Signal and Image Processing of Physiological Data: Methods for Diagnosis and Treatment Purposes
1University of Angers, Angers, France
2Tampere University of Technology, Tampere, Finland
3University of Coimbra, Coimbra, Portugal
Signal and Image Processing of Physiological Data: Methods for Diagnosis and Treatment Purposes
Description
In the clinical domain, signal and image processing algorithms aiming at extracting information, quantifying processes, or improving the visualization of medical data have exploded. They are now commonly used for research activities or in clinical routines, for the diagnosis or treatment of many pathologies. New algorithms overcoming the existing ones by their better computational cost or by providing additional or more accurate information are still proposed. Moreover, new applications for the new and existing algorithms emerge. This is true for any kind of medical data but the physiological and pathophysiological questions offer a variety of applications and situations. This includes the study and understanding of adaptive responses in health and pathophysiological mechanisms in disease, at any level of physiological organization, ranging from molecules to humans. Moreover, adaptive, integrative, and translational physiology is concerned.

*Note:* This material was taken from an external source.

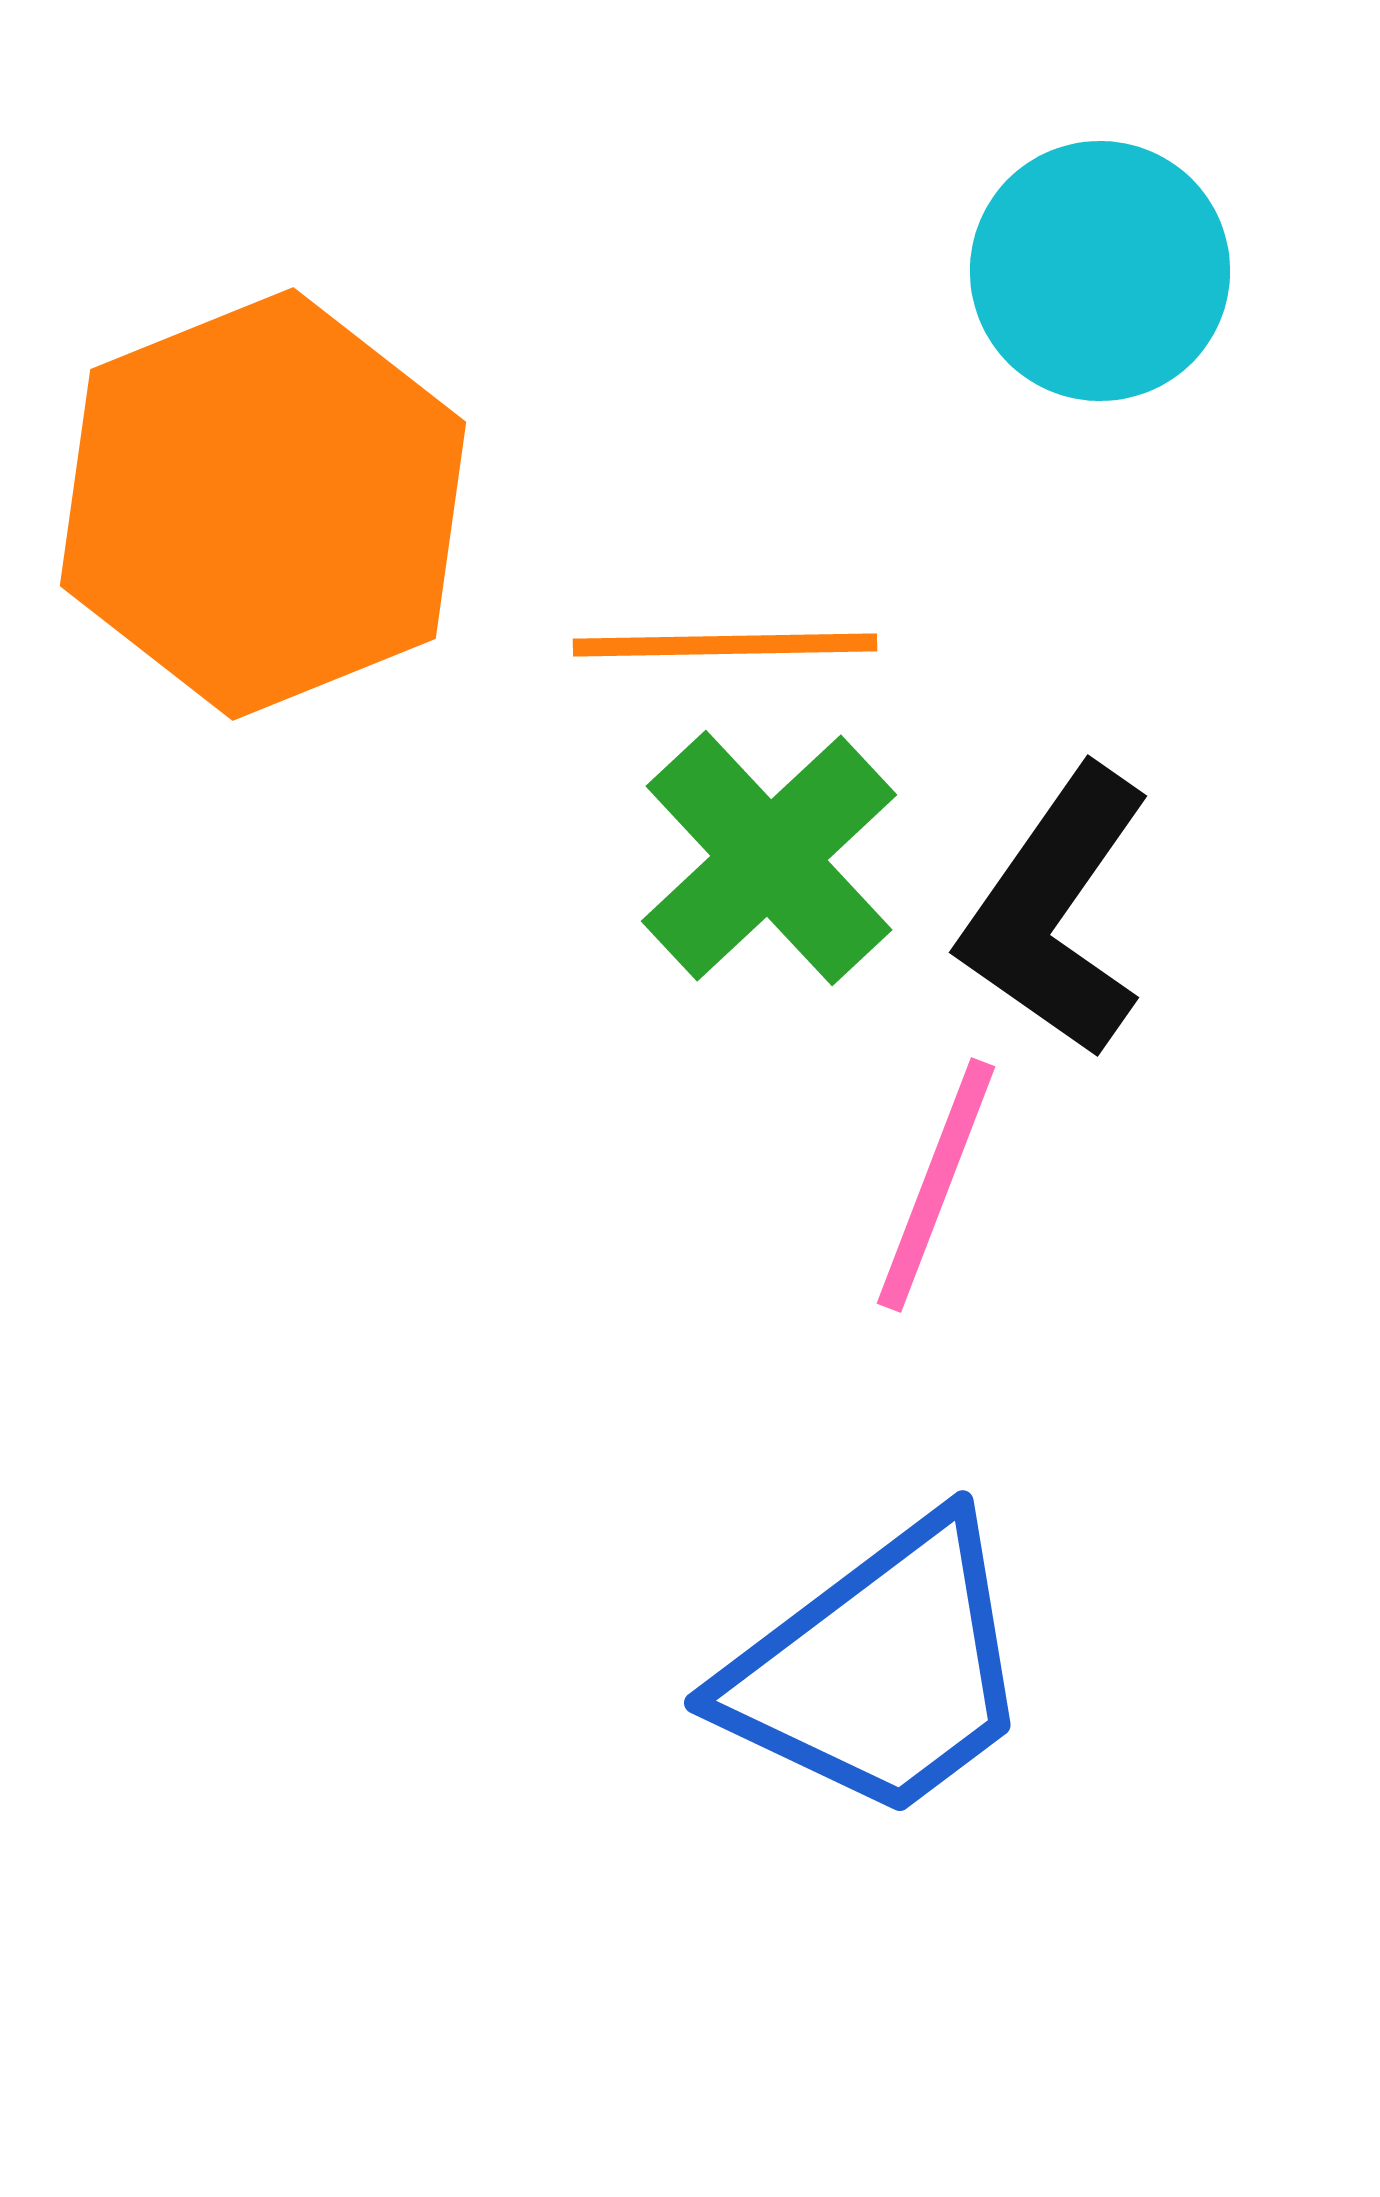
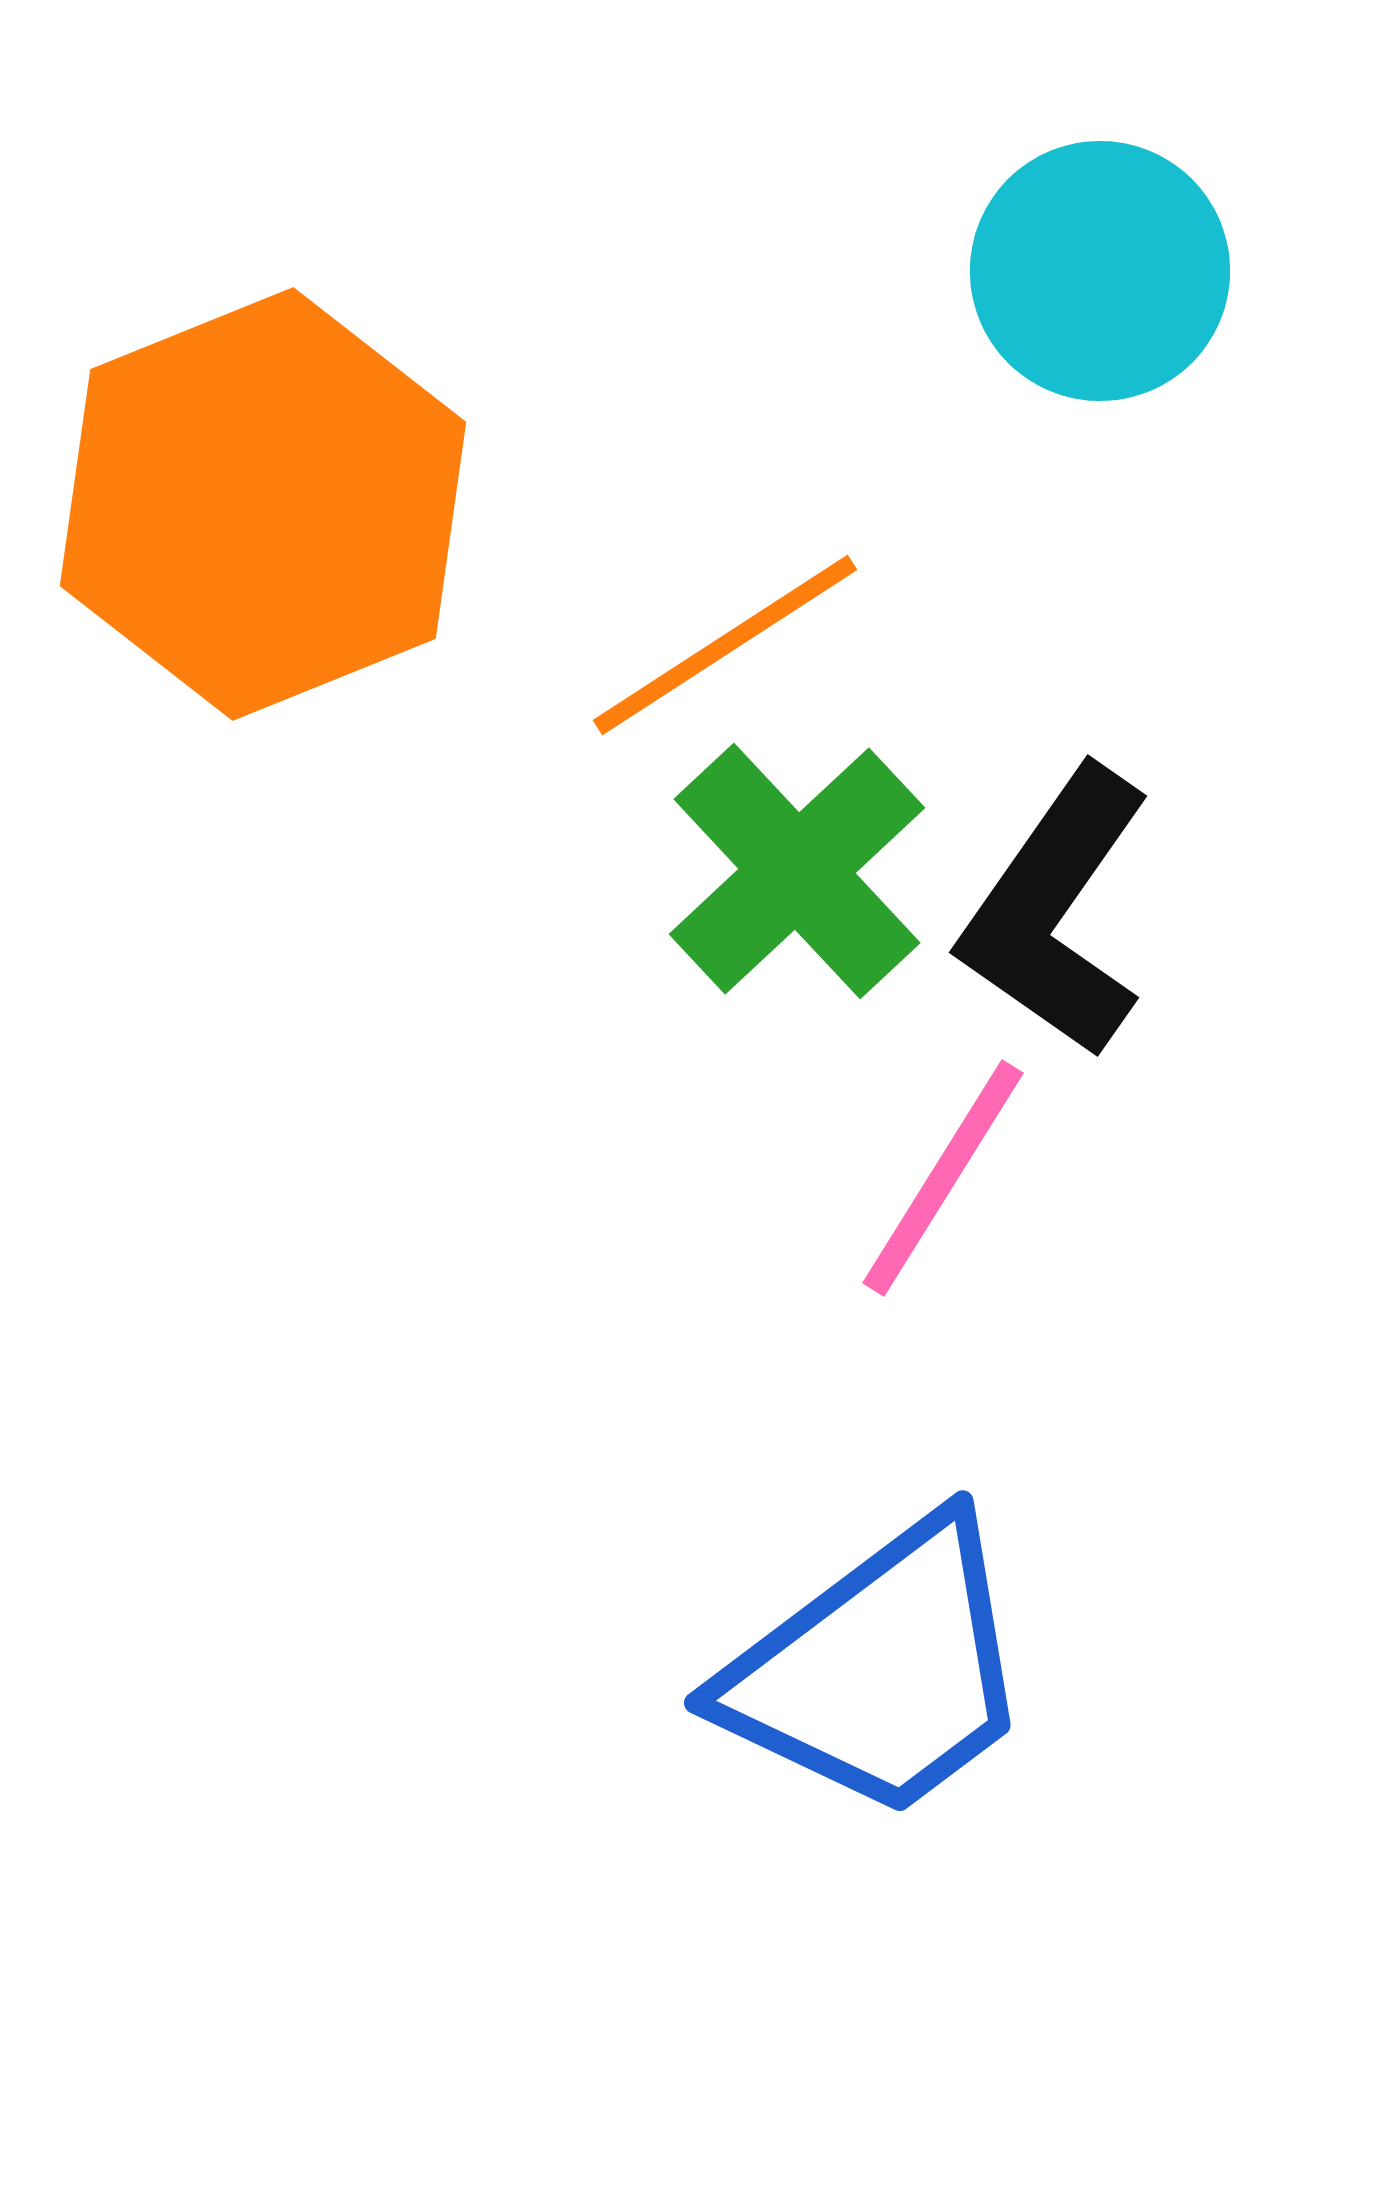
orange line: rotated 32 degrees counterclockwise
green cross: moved 28 px right, 13 px down
pink line: moved 7 px right, 7 px up; rotated 11 degrees clockwise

This special issue is intended to present and discuss signal and image processing algorithms (linear/nonlinear analysis) and their application to physiological data. It also aims at facilitating the exchange of ideas and promoting interactions between investigators across different specialties. Papers dealing with signal/image processing work at the molecular level, at the level of the cell membrane, single cells, tissues, or organs, and on systems physiology are considered. Moreover, human physiology under a variety of physiological and pathophysiological conditions is acceptable in the following domains: vascular physiology, environmental and exercise physiology, muscle physiology, renal physiology, respiratory physiology, cardiac electrophysiology, and autonomic neuroscience.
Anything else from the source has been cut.